Бонадея собрала свои воспоминания о счастливом соединении научных интересов эпохи с бездумной манерой выражаться.

– Речь идет о наилучшем развитии ее полового инстинкта и управлении им, – ответила она затем в духе своей учительницы. – И она держится убеждения, что путь к захватывающей и гармоничной эротике идет через жесточайшее самовоспитание.

– Вы воспитываете себя обдуманно? И притом жесточайше?! Ты говоришь просто великолепно! – воскликнул Ульрих снова. – Но будь добра, объясни мне, зачем Диотима воспитывает себя?

– В первую очередь она воспитывает, конечно, своего мужа! – поправила его Бонадея.

«Бедняга!» – невольно подумал Ульрих.

– Ну, тогда мне хотелось бы знать, – сказал он, – как она это делает. Почему ты вдруг замкнулась?

Действительно, при этих расспросах Бонадею сковывало честолюбие, как первого ученика на экзамене.

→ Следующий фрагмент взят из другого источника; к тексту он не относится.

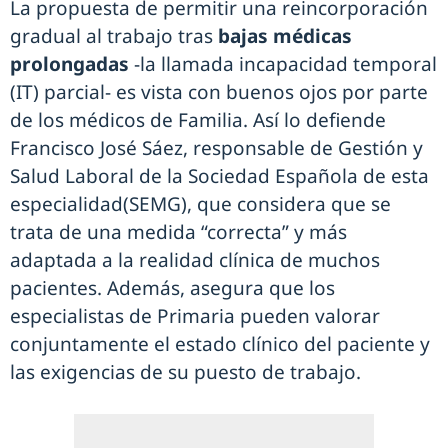
La propuesta de permitir una reincorporación
gradual al trabajo tras
bajas médicas
prolongadas
-la llamada incapacidad temporal
(IT) parcial- es vista con buenos ojos por parte
de los médicos de Familia. Así lo defiende
Francisco José Sáez, responsable de Gestión y
Salud Laboral de la Sociedad Española de esta
especialidad(SEMG), que considera que se
trata de una medida “correcta” y más
adaptada a la realidad clínica de muchos
pacientes. Además, asegura que los
especialistas de Primaria pueden valorar
conjuntamente el estado clínico del paciente y
las exigencias de su puesto de trabajo.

– Ее сексуальная атмосфера отравлена, – начала она осторожно. – И, чтобы спасти эту атмосферу, необходимо, чтобы Туцци и она как можно тщательнее пересмотрели свое поведение. Общих правил тут нет. Надо стараться наблюдать, как реагирует на жизнь другой. А чтобы ‑как следует наблюдать, нужно известное проникновение в половую жизнь. Надо уметь сравнивать практический опыт с результатами теоретическою исследования, говорит Диотима. В том‑то и дело, что сегодня женщина подходит к сексуальной проблеме по‑новому, по‑другому: она требует от мужчины не только чтобы он действовал, а чтобы действовал с верным знанием женского естества! – И, чтобы отвлечь Ульриха или потому, что это забавляло ее самое, весело прибавила: – Представь себе только, как должно подействовать это на ее мужа, который не имеет ни малейшего понятия об этих вещах и узнает о них главным образом при раздевании в спальне, когда Диотима, скажем, ищет шпильки в полураспущенных волосах, зажав коленями юбки, и вдруг начинает говорить об этом. Я проверила это на своем муже, его чуть удар не хватил. Одно, значит, можно признать: если уж должен быть «постоянный брак», то у него есть хотя бы то преимущество, что он извлекает из партнера все его эротическое содержание. Это‑то Диотима и старается сделать с Туцци, который чуточку грубоват.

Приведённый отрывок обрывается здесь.